Os componentes com reconhecimento de ciclo de vida executam ações em resposta a uma mudança no status do ciclo de vida de outro componente, como atividades e fragmentos. Esses componentes ajudam você a produzir códigos mais organizados e, com frequência, mais leves e mais fáceis de manter.

Um padrão comum é implementar as ações dos componentes dependentes nos métodos de ciclo de vida de atividades e fragmentos. No entanto, esse padrão leva a um código desorganizado e à proliferação de erros.
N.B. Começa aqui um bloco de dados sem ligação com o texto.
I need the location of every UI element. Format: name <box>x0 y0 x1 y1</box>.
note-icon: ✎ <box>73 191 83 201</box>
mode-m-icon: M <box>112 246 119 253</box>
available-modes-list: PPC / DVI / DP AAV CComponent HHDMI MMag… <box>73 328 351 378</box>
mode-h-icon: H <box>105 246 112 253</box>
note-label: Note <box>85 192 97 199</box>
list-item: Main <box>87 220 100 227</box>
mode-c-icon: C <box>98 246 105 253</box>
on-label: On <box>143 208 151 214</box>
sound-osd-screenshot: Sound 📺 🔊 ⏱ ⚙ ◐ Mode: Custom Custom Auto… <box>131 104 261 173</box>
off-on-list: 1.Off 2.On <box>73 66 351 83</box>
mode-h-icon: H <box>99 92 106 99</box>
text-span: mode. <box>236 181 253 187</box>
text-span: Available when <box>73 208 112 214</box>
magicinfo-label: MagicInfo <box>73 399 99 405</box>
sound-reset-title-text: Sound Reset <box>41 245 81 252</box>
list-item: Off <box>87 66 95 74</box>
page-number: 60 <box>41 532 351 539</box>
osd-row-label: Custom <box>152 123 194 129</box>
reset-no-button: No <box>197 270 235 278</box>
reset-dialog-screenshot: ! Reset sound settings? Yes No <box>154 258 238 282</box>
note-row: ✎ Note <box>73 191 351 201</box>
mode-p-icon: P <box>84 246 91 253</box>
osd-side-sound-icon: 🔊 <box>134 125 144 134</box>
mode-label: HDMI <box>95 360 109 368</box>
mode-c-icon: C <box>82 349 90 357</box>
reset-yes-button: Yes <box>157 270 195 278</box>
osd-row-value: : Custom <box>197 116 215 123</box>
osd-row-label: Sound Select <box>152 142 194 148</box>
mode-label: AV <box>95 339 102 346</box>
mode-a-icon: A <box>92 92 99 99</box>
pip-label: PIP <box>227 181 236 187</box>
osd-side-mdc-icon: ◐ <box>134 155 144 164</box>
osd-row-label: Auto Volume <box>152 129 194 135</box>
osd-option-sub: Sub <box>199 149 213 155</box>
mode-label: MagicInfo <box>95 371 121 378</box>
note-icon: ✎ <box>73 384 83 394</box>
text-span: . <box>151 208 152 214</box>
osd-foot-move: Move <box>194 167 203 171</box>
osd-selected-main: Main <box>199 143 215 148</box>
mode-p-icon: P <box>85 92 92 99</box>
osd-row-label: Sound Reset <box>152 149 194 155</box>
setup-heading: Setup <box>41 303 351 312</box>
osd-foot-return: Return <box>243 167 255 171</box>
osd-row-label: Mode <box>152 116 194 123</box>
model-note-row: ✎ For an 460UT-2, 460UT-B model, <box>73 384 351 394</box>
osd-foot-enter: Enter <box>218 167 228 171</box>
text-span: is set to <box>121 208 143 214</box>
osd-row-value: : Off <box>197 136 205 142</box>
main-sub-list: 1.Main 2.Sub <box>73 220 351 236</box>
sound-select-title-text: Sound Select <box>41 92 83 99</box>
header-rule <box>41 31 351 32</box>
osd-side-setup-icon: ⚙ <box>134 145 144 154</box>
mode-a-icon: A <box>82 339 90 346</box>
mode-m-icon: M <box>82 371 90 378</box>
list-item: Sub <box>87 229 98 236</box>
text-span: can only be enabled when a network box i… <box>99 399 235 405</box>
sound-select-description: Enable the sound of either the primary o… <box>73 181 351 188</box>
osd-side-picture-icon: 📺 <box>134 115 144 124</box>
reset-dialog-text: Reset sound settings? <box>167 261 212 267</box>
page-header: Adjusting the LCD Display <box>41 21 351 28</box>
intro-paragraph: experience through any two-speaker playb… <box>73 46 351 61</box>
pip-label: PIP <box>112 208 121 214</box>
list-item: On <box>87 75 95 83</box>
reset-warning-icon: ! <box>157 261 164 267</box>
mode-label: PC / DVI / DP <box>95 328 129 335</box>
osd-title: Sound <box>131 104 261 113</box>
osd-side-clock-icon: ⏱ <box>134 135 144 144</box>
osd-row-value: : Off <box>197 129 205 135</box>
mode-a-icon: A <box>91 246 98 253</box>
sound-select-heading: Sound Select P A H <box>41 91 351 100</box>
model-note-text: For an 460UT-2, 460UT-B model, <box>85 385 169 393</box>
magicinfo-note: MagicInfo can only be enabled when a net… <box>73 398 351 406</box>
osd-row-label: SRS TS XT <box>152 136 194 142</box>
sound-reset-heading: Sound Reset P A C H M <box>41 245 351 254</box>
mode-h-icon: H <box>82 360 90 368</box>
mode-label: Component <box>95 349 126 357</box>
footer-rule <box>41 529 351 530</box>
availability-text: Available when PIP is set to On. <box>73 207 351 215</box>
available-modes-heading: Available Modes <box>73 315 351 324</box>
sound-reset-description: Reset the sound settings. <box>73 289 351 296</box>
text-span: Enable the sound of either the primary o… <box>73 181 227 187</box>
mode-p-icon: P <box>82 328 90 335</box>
Usando componentes com reconhecimento de ciclo de vida, é possível mover o código de componentes dependentes dos métodos de ciclo de vida para os próprios componentes.

O pacote androidx.lifecycle fornece classes e interfaces que permitem criar componentes com reconhecimento de ciclo de vida, que são componentes que podem ajustar automaticamente o próprio comportamento com base no estado atual do ciclo de vida de uma atividade ou um fragmento.
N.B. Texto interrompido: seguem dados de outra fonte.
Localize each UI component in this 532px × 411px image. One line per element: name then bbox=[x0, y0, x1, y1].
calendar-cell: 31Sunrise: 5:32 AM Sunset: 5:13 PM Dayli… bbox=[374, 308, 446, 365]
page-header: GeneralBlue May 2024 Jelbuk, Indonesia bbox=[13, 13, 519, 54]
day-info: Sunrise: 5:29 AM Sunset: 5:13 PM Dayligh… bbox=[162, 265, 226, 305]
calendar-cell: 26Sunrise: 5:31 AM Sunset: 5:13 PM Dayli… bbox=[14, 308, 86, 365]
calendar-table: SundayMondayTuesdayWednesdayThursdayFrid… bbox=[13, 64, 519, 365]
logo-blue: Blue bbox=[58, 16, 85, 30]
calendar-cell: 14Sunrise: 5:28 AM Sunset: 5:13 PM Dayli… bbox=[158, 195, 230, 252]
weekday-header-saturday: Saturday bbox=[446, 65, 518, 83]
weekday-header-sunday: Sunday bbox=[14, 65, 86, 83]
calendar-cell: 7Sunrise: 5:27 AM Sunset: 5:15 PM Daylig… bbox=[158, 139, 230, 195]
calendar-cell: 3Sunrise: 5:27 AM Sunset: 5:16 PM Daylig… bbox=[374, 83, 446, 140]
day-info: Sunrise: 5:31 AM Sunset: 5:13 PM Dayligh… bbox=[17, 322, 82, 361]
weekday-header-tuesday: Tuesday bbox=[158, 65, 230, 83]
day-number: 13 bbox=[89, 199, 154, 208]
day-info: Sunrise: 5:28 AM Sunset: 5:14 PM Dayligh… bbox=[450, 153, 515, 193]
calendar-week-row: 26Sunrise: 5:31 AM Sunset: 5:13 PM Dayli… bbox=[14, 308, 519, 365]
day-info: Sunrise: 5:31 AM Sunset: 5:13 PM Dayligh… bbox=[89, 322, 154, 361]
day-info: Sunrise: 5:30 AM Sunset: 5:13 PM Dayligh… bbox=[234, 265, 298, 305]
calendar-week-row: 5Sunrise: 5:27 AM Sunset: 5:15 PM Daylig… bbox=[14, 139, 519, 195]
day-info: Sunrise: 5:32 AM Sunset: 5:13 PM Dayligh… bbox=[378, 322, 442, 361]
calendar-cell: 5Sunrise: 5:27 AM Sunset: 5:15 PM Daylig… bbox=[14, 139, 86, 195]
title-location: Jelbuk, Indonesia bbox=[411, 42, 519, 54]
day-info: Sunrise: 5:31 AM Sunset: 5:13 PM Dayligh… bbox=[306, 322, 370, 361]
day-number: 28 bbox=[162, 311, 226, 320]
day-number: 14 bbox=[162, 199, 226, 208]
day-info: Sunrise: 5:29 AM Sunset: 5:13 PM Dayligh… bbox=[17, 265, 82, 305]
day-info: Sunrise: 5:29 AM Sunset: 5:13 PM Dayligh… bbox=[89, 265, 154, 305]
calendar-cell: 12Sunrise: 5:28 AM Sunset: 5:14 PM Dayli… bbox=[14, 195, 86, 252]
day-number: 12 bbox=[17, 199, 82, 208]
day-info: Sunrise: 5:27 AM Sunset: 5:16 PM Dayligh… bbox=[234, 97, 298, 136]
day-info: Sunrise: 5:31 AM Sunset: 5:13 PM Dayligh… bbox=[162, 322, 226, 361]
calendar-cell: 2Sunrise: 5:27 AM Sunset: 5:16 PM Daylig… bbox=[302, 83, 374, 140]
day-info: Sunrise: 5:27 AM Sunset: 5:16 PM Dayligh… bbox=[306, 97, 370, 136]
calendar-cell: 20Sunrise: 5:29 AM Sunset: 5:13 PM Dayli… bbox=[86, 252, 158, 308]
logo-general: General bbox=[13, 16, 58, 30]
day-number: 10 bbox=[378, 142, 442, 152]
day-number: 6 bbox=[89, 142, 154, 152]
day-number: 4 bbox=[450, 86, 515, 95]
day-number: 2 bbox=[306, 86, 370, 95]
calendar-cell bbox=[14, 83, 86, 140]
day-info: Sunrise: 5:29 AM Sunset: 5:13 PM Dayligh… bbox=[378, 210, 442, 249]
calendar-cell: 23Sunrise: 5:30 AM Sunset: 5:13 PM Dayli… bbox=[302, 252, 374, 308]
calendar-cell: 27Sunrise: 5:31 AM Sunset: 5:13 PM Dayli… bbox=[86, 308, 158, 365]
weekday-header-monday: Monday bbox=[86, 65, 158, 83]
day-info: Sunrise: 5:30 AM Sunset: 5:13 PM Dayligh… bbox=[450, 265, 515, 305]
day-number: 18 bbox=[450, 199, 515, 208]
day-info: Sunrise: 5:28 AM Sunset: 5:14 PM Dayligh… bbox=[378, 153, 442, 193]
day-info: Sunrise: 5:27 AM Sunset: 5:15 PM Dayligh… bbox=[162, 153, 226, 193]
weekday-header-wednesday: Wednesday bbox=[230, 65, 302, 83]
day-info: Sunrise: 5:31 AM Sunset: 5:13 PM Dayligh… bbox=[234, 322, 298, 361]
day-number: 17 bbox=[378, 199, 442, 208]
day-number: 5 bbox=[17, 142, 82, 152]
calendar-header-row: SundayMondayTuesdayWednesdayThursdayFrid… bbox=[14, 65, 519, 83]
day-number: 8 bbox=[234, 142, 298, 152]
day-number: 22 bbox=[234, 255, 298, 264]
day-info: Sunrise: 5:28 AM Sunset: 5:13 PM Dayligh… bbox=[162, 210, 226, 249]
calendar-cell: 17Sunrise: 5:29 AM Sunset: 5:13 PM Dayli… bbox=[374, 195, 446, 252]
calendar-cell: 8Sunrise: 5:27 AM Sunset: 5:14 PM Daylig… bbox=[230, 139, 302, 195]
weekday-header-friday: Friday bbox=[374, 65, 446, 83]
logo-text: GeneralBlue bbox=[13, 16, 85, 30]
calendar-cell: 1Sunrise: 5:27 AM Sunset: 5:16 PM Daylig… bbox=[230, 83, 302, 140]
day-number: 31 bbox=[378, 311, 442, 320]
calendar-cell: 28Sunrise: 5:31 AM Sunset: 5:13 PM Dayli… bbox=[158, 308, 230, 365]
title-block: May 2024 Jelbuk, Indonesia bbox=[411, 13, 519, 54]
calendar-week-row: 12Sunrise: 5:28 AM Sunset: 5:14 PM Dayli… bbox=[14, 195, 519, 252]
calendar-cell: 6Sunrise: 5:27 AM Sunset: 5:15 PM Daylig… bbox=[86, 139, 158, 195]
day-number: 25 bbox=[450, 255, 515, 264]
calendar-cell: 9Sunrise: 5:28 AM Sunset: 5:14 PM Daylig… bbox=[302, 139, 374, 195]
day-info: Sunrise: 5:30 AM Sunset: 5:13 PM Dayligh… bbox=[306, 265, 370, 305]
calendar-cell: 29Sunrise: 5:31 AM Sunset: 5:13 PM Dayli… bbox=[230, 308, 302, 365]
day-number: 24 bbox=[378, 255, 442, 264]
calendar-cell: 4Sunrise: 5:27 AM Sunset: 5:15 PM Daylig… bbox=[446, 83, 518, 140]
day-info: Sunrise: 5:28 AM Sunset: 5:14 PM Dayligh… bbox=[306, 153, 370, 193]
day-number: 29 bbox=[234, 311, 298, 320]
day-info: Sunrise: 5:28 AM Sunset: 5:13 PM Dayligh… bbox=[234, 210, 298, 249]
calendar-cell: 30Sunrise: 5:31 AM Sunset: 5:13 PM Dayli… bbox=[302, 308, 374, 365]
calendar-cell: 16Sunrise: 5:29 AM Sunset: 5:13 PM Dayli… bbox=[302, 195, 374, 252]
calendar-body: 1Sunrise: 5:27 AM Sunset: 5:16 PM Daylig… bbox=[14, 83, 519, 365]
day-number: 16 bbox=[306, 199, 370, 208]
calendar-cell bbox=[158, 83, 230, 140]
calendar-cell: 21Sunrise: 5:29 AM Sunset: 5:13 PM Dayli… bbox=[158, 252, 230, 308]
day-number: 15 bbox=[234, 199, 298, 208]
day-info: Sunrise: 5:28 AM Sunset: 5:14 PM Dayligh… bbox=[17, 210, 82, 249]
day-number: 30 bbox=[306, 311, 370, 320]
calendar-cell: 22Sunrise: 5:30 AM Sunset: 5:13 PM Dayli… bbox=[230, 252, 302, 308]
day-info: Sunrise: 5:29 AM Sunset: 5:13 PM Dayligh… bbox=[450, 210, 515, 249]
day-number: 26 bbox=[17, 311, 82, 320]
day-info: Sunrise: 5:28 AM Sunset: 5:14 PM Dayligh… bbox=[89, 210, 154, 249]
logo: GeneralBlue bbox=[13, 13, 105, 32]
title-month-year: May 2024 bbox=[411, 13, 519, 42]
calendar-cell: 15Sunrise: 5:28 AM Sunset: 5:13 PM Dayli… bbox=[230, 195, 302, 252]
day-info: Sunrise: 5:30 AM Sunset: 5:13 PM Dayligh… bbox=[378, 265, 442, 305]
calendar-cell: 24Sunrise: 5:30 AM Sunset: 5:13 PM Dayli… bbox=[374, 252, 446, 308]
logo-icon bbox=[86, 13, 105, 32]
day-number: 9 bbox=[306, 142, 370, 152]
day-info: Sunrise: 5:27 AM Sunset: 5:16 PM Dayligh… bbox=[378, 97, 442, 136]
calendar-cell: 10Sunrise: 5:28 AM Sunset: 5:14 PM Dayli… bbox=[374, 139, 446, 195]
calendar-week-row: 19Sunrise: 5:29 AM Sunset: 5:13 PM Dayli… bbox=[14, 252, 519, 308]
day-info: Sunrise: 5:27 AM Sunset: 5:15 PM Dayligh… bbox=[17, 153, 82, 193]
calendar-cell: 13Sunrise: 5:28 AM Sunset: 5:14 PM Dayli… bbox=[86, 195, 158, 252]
A maioria dos componentes de app definidos no Android Framework tem ciclos de vida anexados a eles. Os ciclos de vida são gerenciados pelo sistema operacional ou pelo código da estrutura em execução no processo. Eles são fundamentais para o modo como o Android funciona e seu aplicativo precisa respeitá-los. Não fazer isso pode provocar vazamentos de memória ou até mesmo falhas no aplicativo.
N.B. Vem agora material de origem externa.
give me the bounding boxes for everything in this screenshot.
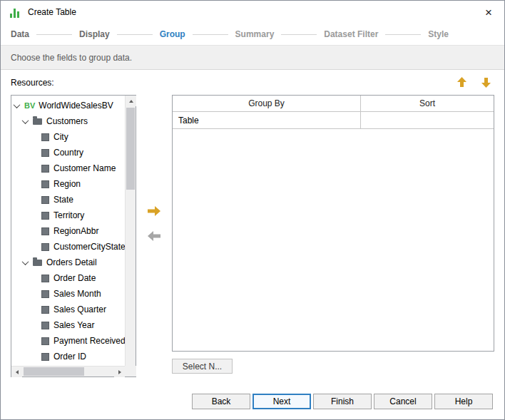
field-icon: [41, 275, 49, 282]
step-connector: [385, 34, 421, 35]
resources-row: Resources:: [1, 70, 504, 95]
step-connector: [36, 34, 72, 35]
close-icon[interactable]: ×: [482, 5, 495, 20]
scrollbar-thumb[interactable]: [24, 367, 84, 376]
field-icon: [41, 322, 49, 329]
move-up-button[interactable]: [453, 74, 470, 91]
help-button[interactable]: Help: [434, 394, 493, 409]
tree-item-root[interactable]: BV WorldWideSalesBV: [11, 98, 125, 113]
tree-item-folder[interactable]: Orders Detail: [11, 255, 125, 270]
transfer-buttons: [136, 204, 172, 243]
chevron-down-icon[interactable]: [22, 117, 29, 124]
grid-header-row: Group By Sort: [173, 96, 494, 112]
tree-item-field[interactable]: Sales Year: [11, 317, 125, 333]
scrollbar-corner: [125, 366, 136, 377]
field-icon: [41, 196, 49, 204]
field-icon: [41, 149, 49, 157]
step-connector: [193, 34, 228, 35]
tree-item-folder[interactable]: Customers: [11, 113, 125, 129]
step-connector: [117, 34, 153, 35]
wizard-step-style[interactable]: Style: [428, 29, 449, 39]
scroll-up-button[interactable]: [126, 96, 136, 106]
field-icon: [41, 290, 49, 298]
tree-viewport: BV WorldWideSalesBV Customers City Count…: [11, 96, 125, 366]
scroll-left-button[interactable]: [11, 367, 22, 377]
arrow-left-icon: [146, 230, 162, 242]
resources-tree: BV WorldWideSalesBV Customers City Count…: [11, 95, 136, 377]
tree-item-field[interactable]: RegionAbbr: [11, 223, 125, 239]
column-header-group-by: Group By: [173, 96, 361, 111]
remove-field-button[interactable]: [145, 229, 163, 243]
tree-vertical-scrollbar[interactable]: [125, 96, 136, 377]
chevron-down-icon[interactable]: [22, 258, 29, 265]
main-area: BV WorldWideSalesBV Customers City Count…: [1, 95, 504, 377]
window-title: Create Table: [28, 7, 76, 17]
field-icon: [41, 227, 49, 235]
triangle-up-icon: [129, 100, 133, 103]
folder-icon: [33, 260, 42, 266]
field-icon: [41, 306, 49, 314]
finish-button[interactable]: Finish: [313, 394, 372, 409]
create-table-dialog: Create Table × Data Display Group Summar…: [0, 0, 505, 420]
wizard-step-group[interactable]: Group: [160, 29, 185, 39]
field-icon: [41, 212, 49, 220]
field-icon: [41, 337, 49, 345]
business-view-icon: BV: [24, 101, 35, 110]
field-icon: [41, 243, 49, 251]
tree-item-field[interactable]: Sales Quarter: [11, 302, 125, 317]
sort-cell[interactable]: [361, 112, 494, 128]
group-by-grid: Group By Sort Table: [172, 95, 494, 352]
scrollbar-thumb[interactable]: [126, 108, 135, 190]
folder-icon: [33, 118, 42, 125]
cancel-button[interactable]: Cancel: [374, 394, 432, 409]
tree-item-field[interactable]: Country: [11, 145, 125, 160]
wizard-step-summary[interactable]: Summary: [235, 29, 275, 39]
move-down-button[interactable]: [477, 74, 494, 91]
column-header-sort: Sort: [361, 96, 494, 111]
triangle-right-icon: [118, 370, 121, 374]
tree-item-field[interactable]: Region: [11, 176, 125, 192]
step-connector: [281, 34, 317, 35]
wizard-step-display[interactable]: Display: [79, 29, 110, 39]
tree-item-field[interactable]: Order Date: [11, 270, 125, 286]
app-chart-icon: [10, 7, 21, 18]
select-n-button[interactable]: Select N...: [172, 359, 233, 374]
resources-label: Resources:: [11, 78, 54, 88]
tree-item-field[interactable]: City: [11, 129, 125, 145]
title-bar: Create Table ×: [1, 1, 504, 24]
grid-row-table[interactable]: Table: [173, 112, 494, 129]
group-panel: Group By Sort Table Select N...: [172, 95, 494, 374]
wizard-steps: Data Display Group Summary Dataset Filte…: [1, 24, 504, 45]
tree-item-field[interactable]: CustomerCityStateZ: [11, 239, 125, 255]
tree-item-field[interactable]: Payment Received: [11, 333, 125, 349]
tree-item-field[interactable]: Sales Month: [11, 286, 125, 302]
tree-item-field[interactable]: Order ID: [11, 349, 125, 364]
triangle-left-icon: [16, 370, 19, 374]
tree-horizontal-scrollbar[interactable]: [11, 366, 125, 377]
field-icon: [41, 180, 49, 188]
wizard-step-dataset-filter[interactable]: Dataset Filter: [324, 29, 378, 39]
wizard-step-data[interactable]: Data: [11, 29, 29, 39]
dialog-footer: Back Next Finish Cancel Help: [1, 377, 504, 409]
tree-item-field[interactable]: Customer Name: [11, 160, 125, 176]
scroll-right-button[interactable]: [114, 367, 125, 377]
tree-item-field[interactable]: State: [11, 192, 125, 208]
field-icon: [41, 165, 49, 173]
tree-item-field[interactable]: Territory: [11, 208, 125, 223]
group-by-cell[interactable]: Table: [173, 112, 361, 128]
arrow-down-icon: [480, 76, 492, 88]
step-description: Choose the fields to group data.: [1, 45, 504, 70]
add-field-button[interactable]: [145, 204, 163, 218]
back-button[interactable]: Back: [192, 394, 250, 409]
chevron-down-icon[interactable]: [14, 101, 21, 108]
next-button[interactable]: Next: [252, 394, 311, 409]
arrow-right-icon: [146, 205, 162, 217]
field-icon: [41, 133, 49, 141]
field-icon: [41, 353, 49, 361]
arrow-up-icon: [456, 76, 468, 88]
Imagine que temos uma atividade que mostra o local do dispositivo na tela. Uma implementação comum pode ser semelhante a esta:

Kotlin

internal class MyLocationListener(
        private val context: Context,
        private val callback: (Location) -> Unit
) {

    fun start() {
        // connect to system location service
    }

    fun stop() {
        // disconnect from system location service
    }
}

class MyActivity : AppCompatActivity() {
    private lateinit var myLocationListener: MyLocationListener

    override fun onCreate(...) {
        myLocationListener = MyLocationListener(this) { location ->
            // update UI
        }
    }

    public override fun onStart() {
        super.onStart()
        myLocationListener.start()
        // manage other components that need to respond
        // to the activity lifecycle
    }

    public override fun onStop() {
        super.onStop()
        myLocationListener.stop()
        // manage other components that need to respond
        // to the activity lifecycle
    }
}

Java

class MyLocationListener {
    public MyLocationListener(Context context, Callback callback) {
        // ...
    }

    void start() {
        // connect to system location service
    }

    void stop() {
        // disconnect from system location service
    }
}

class MyActivity extends AppCompatActivity {
    private MyLocationListener myLocationListener;

    @Override
    public void onCreate(...) {
        myLocationListener = new MyLocationListener(this, (location) -> {
            // update UI
        });
    }

    @Override
    public void onStart() {
        super.onStart();
        myLocationListener.start();
        // manage other components that need to respond
        // to the activity lifecycle
    }

    @Override
    public void onStop() {
        super.onStop();
        myLocationListener.stop();
        // manage other components that need to respond
        // to the activity lifecycle
    }
}

Mesmo que esse exemplo pareça bom, em um app real você teria muitas chamadas que gerenciam a IU e outros componentes em resposta ao estado atual do ciclo de vida. O gerenciamento de vários componentes coloca uma quantidade considerável de código em métodos de ciclo de vida, como onStart() e onStop(), o que dificulta a manutenção.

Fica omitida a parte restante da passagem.